Excerpted records:
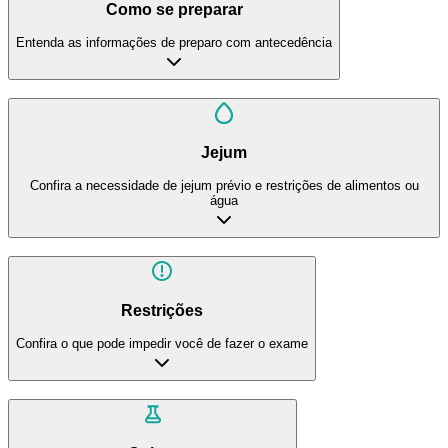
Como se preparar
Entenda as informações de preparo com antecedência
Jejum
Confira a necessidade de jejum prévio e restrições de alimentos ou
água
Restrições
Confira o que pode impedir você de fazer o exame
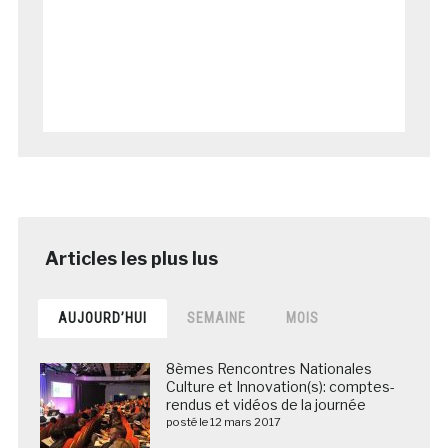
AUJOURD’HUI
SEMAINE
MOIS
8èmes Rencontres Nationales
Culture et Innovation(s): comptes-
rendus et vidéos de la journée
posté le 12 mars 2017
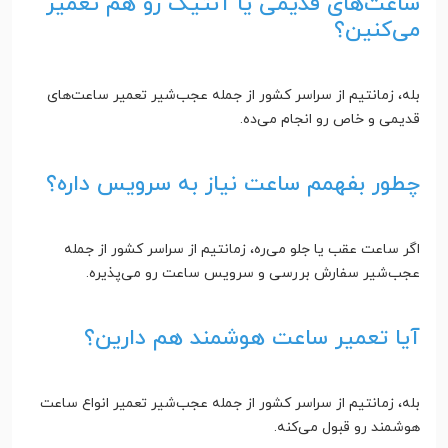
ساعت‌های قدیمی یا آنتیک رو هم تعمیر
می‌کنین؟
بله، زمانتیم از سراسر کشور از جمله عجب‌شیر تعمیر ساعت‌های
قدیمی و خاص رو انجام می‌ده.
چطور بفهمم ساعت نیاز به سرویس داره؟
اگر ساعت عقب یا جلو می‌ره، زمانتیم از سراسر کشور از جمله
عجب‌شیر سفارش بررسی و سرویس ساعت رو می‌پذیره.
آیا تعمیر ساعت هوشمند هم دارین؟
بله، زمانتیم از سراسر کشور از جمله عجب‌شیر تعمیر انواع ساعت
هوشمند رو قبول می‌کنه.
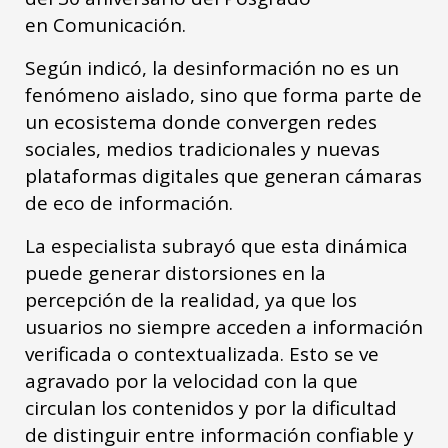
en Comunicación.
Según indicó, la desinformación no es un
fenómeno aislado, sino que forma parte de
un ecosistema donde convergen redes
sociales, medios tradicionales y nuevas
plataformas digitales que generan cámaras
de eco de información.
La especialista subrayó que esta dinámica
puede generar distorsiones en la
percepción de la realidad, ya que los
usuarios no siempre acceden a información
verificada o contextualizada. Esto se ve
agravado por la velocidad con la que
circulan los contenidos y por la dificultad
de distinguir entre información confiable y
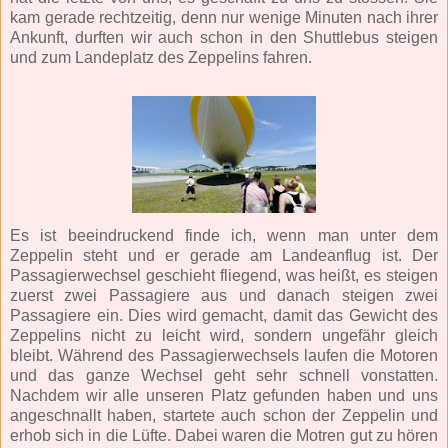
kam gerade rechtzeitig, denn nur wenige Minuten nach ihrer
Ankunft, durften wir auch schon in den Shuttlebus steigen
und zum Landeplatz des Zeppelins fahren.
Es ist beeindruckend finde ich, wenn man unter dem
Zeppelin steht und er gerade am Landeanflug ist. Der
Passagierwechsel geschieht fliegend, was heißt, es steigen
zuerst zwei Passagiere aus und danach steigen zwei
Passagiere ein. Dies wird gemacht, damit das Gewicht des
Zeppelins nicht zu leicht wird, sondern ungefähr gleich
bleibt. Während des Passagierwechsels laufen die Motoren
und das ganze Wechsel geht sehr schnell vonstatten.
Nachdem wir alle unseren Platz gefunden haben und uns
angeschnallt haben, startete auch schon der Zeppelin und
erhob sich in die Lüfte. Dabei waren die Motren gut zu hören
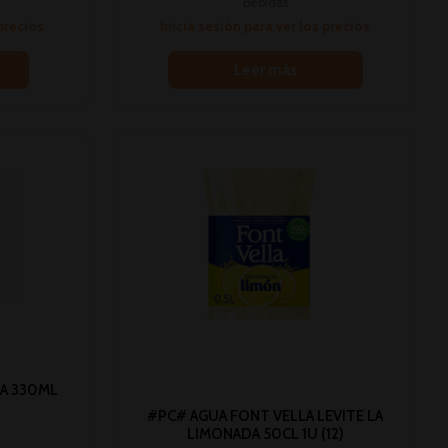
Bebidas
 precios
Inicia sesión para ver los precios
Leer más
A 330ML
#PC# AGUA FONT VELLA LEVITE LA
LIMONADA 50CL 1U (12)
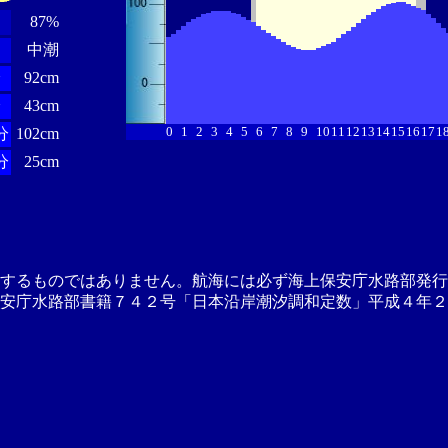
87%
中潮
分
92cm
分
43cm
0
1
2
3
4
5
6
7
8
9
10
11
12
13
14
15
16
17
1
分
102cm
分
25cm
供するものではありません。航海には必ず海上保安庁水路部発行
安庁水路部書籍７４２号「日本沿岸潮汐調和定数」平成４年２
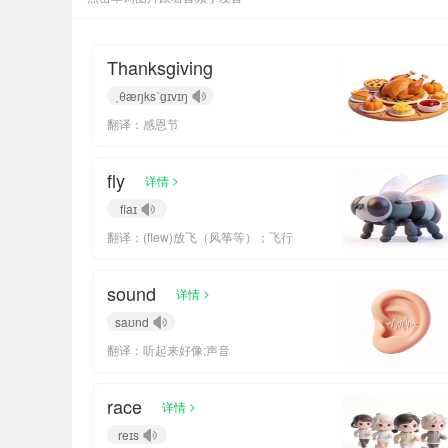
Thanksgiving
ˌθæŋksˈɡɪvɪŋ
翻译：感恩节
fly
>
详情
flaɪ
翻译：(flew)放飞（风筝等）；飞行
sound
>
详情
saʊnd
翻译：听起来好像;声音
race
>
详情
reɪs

Exercise details: In the data above, find each line that uses the string "auch". Copy it.

Solution to this exercise:
Ankunft, durften wir auch schon in den Shuttlebus steigen
angeschnallt haben, startete auch schon der Zeppelin und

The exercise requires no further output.